Diplomatic relations between Canada and Laos were established in 1974. In August 2015, Canada posted its first resident diplomat to Vientiane, and in July 2016 the Office of the Embassy of Canada was officially opened. Canada’s ambassador to the Lao People’s Democratic Republic (PDR) resides in Bangkok, Thailand: Sarah Taylor presented her credentials to the President of Lao PDR in February 2020. Lao PDR is represented in Canada by its embassy in Washington, D.C.
The Office of the Embassy of Canada in Vientiane offers trade and consular services to Canadian clients, and is mandated to deepen political, development, and cultural cooperation with Lao institutions. Canada’s priorities in Lao PDR include:
- championing gender equality and empowering women and girls
- encouraging inclusive governance and respect for human rights
- enhancing private-sector development and infrastructure
- improving border management and the situation of migrant labourers
- developing skills among vulnerable groups, including young women, disabled persons, and ethnic minorities
Canada also supports the Lao government in reducing the harmful effects of unexploded ordnance (UXO) remaining from the Second Indochina War, in support of Lao PDR’s national Sustainable Development Goal 18, “Lives Safe from UXO”.

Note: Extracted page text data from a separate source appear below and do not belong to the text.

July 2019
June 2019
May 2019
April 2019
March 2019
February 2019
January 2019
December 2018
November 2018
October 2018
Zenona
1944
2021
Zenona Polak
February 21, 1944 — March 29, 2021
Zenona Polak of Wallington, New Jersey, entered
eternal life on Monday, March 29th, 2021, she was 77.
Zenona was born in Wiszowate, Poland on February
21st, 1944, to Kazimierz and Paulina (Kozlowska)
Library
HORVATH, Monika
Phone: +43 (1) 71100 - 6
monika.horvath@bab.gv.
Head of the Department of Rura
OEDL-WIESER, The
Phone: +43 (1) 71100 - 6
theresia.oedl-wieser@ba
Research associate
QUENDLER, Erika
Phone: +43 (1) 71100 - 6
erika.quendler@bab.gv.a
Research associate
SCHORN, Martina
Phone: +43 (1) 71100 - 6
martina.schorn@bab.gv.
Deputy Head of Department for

Canada cooperates with Lao PDR as a dialogue partner of the Association of Southeast Asian Nations (ASEAN). Both countries are members of the security-oriented ASEAN Regional Forum (ARF) and are co-chairing the ARF Inter-Sessional Meeting on Disaster Relief from 2019 to 2021.
The links between our two peoples contribute to the Canada-Lao PDR relationship. Today, roughly 25,000 people living in Canada identify themselves as being of Lao origin. Canadian tourism to Lao PDR is increasing, with 18,000 Canadian visitors in 2018.

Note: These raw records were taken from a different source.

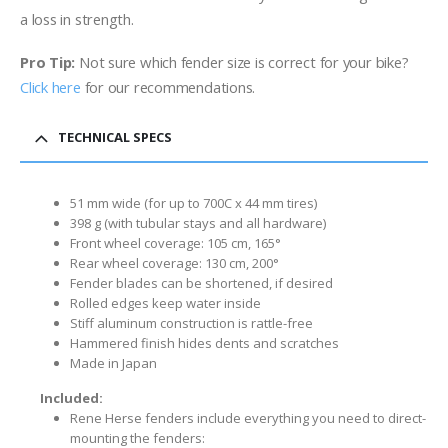
a loss
in strength.
Pro Tip:
Not sure which fender size is correct for your bike?
Click here
for our recommendations.
TECHNICAL SPECS
51 mm wide (for up to 700C x 44 mm tires)
398 g (with tubular stays and all hardware)
Front wheel coverage: 105 cm, 165°
Rear wheel coverage: 130 cm, 200°
Fender blades can be shortened, if desired
Rolled edges keep water inside
Stiff aluminum construction is rattle-free
Hammered finish hides dents and scratches
Made in Japan
Included:
Rene Herse fenders include everything you need to direct-
mounting the fenders:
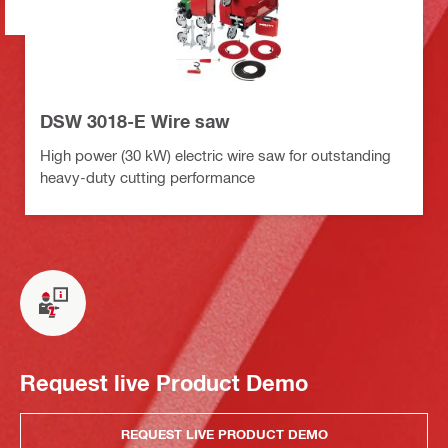
DSW 3018-E Wire saw
High power (30 kW) electric wire saw for outstanding
heavy-duty cutting performance
Request live Product Demo
REQUEST LIVE PRODUCT DEMO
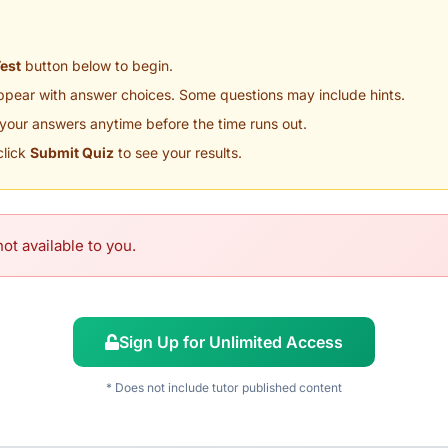
Test
button below to begin.
appear with answer choices. Some questions may include hints.
your answers anytime before the time runs out.
click
Submit Quiz
to see your results.
ot available to you.
Sign Up for Unlimited Access
* Does not include tutor published content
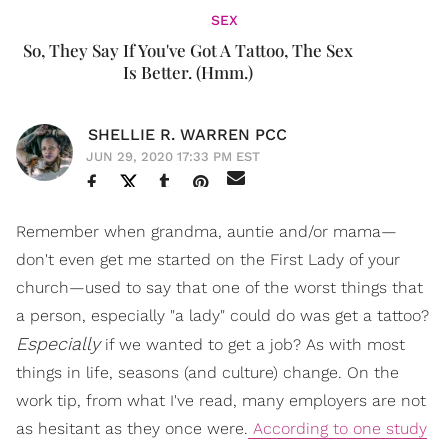
SEX
So, They Say If You've Got A Tattoo, The Sex
Is Better. (Hmm.)
SHELLIE R. WARREN PCC
JUN 29, 2020 17:33 PM EST
Remember when grandma, auntie and/or mama—
don't even get me started on the First Lady of your
church—used to say that one of the worst things that
a person, especially "a lady" could do was get a tattoo?
Especially
if we wanted to get a job? As with most
things in life, seasons (and culture) change. On the
work tip, from what I've read, many employers are not
as hesitant as they once were.
According to one study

In 2019, bilateral trade between the 2 countries was valued at $50.4 million. Several Canadian firms are active in the Lao PDR, working in the extractive and manufacturing sectors. These include Celestica, 5NPlus, PRI-MED, Deluxe Food Group, and Aheeva Technology. Other opportunities exist in areas where Canadian firms are strong, such as clean technologies, information and communication technology, infrastructure, agriculture, education, and environmental consulting. Canadian companies play a positive role as good corporate citizens and responsible investors in the Lao PDR.
The Office of the Embassy of Canada in Laos includes members of the Trade Commissioner Service, whose task is to expand commercial linkages between Canada and Lao PDR.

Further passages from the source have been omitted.